The World Health Organization (WHO) defines patient safety as “the absence of preventable harm to a patient and reduction of risk of unnecessary harm associated with health care to an acceptable minimum” (asamonitor.pub/3tof93o). There are three philosophical approaches to safety engineering, referred to as Safety-I, Safety-II and Safety-III, that clinicians should be familiar with in order to better understand how safety in health care is managed (Table).

Table: Three philosophical approaches to safety engineering referred to as Safety-I, Safety-II and Safety-III. Adapted from: Reliability Engineering & System Safety 2022;217:108077; Safety Science 2004;42:237-70.

Table: Three philosophical approaches to safety engineering referred to as Safety-I, Safety-II and Safety-III. Adapted from: Reliability Engineering & System Safety 2022;217:108077; Safety Science 2004;42:237-70.

The Safety-I perspective assumes that accidents/errors happen because systems or their components malfunction or fail. This places attention on unsafe activities and systems (asamonitor.pub/2LDjb43). Variability is seen as a threat to be eliminated or mitigated as much as possible. Safety-I assumes a linear cause-and-effect relationship between hazards and harms such that harms can be prevented if a hazard is identified and eliminated (Reliability Engineering & System Safety 2022;217:108077). In Safety-I, it is common to search for “root causes” based on the assumption that all errors are caused by discrete events. The Safety-I response to safety is reactive in nature, and learning is based on what went wrong. In order to avoid things that go wrong, Safety-I policies attempt to create barriers, standardize work procedures, and eliminate variability (Int J Occup Saf Ergon 2019;25:66-75).

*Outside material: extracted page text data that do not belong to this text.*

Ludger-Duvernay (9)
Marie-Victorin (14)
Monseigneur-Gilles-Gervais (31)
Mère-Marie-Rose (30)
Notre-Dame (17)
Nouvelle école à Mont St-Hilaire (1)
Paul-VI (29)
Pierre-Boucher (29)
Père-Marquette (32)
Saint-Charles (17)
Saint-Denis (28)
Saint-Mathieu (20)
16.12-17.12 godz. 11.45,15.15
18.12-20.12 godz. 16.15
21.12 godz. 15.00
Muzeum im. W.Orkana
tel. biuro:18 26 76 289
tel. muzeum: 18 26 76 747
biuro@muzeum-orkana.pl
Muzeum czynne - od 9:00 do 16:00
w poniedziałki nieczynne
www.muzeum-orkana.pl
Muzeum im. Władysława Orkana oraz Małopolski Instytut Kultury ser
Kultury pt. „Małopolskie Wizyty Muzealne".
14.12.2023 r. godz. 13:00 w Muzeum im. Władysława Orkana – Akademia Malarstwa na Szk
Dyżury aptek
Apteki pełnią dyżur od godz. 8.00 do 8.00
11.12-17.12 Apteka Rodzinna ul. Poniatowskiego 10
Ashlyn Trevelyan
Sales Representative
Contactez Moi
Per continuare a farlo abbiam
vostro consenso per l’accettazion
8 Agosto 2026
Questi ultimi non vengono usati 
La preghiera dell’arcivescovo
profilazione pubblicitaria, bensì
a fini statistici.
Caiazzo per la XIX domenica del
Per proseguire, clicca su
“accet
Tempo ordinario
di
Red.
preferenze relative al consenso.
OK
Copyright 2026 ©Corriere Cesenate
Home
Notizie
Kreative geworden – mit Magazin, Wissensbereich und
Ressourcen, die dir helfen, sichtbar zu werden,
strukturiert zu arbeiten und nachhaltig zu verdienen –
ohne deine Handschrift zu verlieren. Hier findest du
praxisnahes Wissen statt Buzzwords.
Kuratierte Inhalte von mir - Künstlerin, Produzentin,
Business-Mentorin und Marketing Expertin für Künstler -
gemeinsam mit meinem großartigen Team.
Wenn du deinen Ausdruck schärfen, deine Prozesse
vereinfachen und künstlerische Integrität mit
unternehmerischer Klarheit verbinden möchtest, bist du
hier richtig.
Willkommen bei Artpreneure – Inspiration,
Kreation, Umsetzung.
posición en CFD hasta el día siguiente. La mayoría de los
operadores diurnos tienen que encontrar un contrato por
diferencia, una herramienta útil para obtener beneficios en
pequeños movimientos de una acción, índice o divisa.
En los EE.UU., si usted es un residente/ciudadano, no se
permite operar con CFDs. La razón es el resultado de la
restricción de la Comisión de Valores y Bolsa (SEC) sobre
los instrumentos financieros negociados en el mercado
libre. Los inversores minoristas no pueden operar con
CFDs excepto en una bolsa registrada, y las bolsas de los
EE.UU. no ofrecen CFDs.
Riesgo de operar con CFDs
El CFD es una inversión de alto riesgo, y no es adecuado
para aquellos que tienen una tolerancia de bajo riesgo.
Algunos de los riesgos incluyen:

In contrast to Safety-I, the Safety-II perspective shifts from ensuring that “as few things as possible go wrong” to ensuring that “as many things as possible go right” (Reliability Engineering & System Safety 2022;217:108077). Safety-II assumes that things go right because of variability in systems that forces systems to be adaptive and responsive to variation. Safety-II rejects the “root cause” idea that all errors are caused by a discrete event. Instead, errors are assumed to be the result of a combination of variables, in which the individual variables themselves are not causative. Safety-II accounts for the unpredictable interaction between humans and technology, also referred to as the “sociotechnical” aspect of systems. This is in contrast to Safety-I, which does not account for this important variable in systems. Safety-II takes a proactive approach to safety, and learning is based on what went right. Safety-II policies attempt to build adaptability and resiliency into systems to produce the desired result regardless of variability.

Safety-III is grounded in systems theory, which posits that accidents occur when safety controls within the system fail to adequately handle threats or disturbances (Safety Science 2004;42:237-70). The focus is on prevention of risk/errors while also learning from risk/errors when they occur. Efforts are made to limit variability in systems while at the same time recognizing that variability is unavoidable. Safety-III states that systems must be flexible and adaptive to allow for unexpected events introduced by variability. Accidents in Safety-III are caused by failure to control for hazards and/or failure of safety controls. Errors and accidents in Safety-III are considered to have linear components (similar to Safety-I) and nonlinear, variable components (similar to Safety-II). Safety-III adopts both a reactive and proactive approach to safety, but most learning comes from previous mistakes and failures.

Where does patient safety fit among these safety philosophies? There are aspects of patient safety that still subscribe to Safety-I – think root cause analyses searching for the one cause of an error or for the holes in the Swiss cheese. Then there are other elements of patient safety that resemble Safety-II, such as when we consider the interaction between clinicians and technology and acknowledge human fallibility as the cause of an accident. Safety-III is where we aspire to be. It suggests that we focus on designing safety into our health care systems from the beginning and that we carefully design our systems so that accidents are largely prevented; but when accidents do arise, our systems are designed in such a way that humans have the tools needed to successfully mitigate the threats. In order for safety in health care to evolve and approach Safety-III, all clinicians need to understand safety engineering and take an active role in designing health care systems.